**Work instructions:** Only the lines below, from the one with "От кота Мурра до японских бестселлеров: в" through the one with "продается старинная оленья телега", are to be written out, exactly.

== == ==

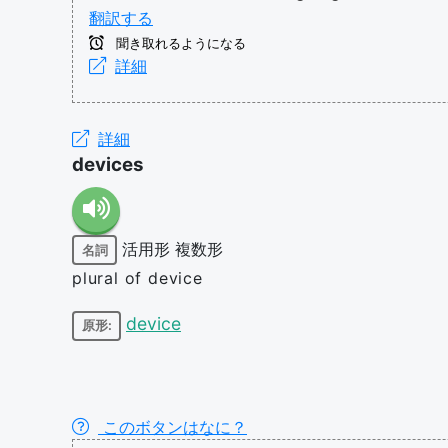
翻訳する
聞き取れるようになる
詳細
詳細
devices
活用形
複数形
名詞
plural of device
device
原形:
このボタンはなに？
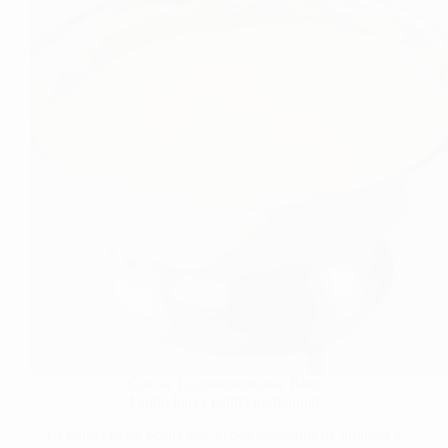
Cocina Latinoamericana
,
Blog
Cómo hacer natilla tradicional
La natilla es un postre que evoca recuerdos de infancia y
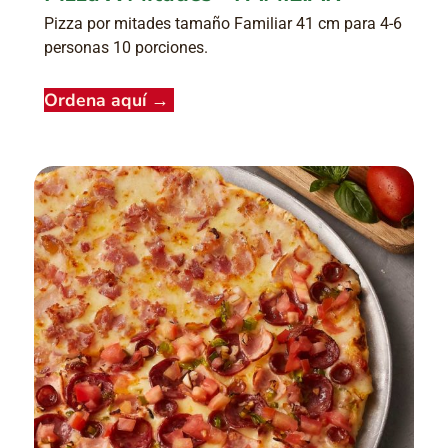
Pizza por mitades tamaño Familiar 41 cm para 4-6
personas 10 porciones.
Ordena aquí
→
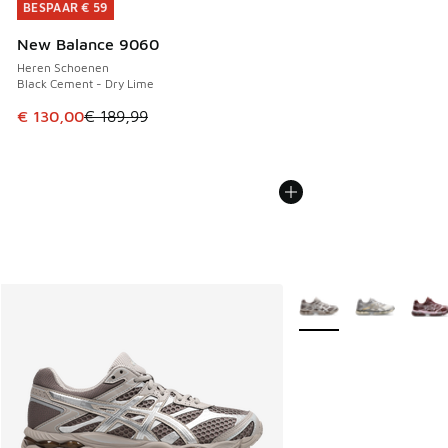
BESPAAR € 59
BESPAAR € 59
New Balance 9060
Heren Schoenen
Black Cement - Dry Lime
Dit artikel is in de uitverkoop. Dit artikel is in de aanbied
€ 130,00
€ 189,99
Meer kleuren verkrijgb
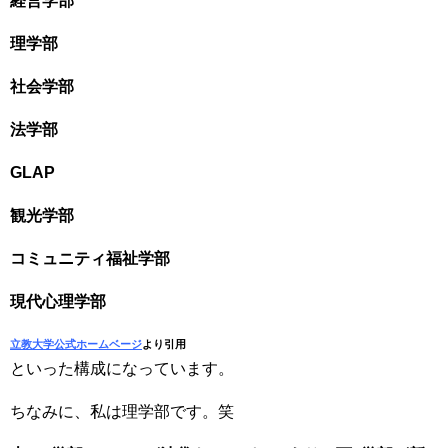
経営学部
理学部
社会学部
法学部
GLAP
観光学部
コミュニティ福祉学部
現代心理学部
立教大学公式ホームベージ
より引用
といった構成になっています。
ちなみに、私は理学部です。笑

== == ==

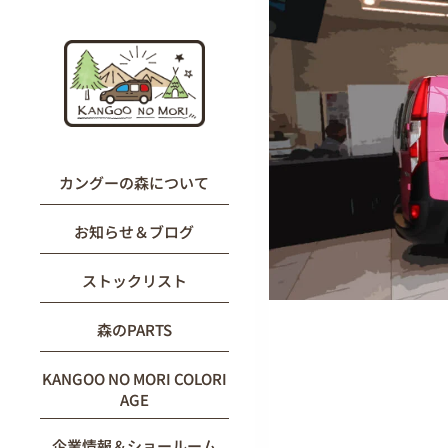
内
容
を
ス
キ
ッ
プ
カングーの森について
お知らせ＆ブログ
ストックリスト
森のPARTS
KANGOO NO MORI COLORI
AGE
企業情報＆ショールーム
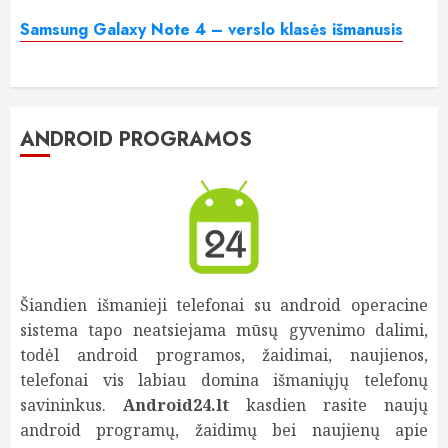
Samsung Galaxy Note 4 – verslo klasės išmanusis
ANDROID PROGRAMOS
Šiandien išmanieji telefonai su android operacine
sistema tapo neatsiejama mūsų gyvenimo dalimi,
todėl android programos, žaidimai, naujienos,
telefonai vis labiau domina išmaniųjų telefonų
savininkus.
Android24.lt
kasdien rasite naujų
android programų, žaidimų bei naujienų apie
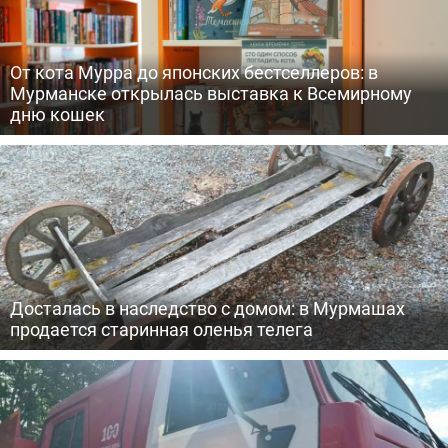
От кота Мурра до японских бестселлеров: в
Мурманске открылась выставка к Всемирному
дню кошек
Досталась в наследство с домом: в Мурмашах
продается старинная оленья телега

== == ==

**Response to this task:**
От кота Мурра до японских бестселлеров: в
Мурманске открылась выставка к Всемирному
дню кошек
Досталась в наследство с домом: в Мурмашах
продается старинная оленья телега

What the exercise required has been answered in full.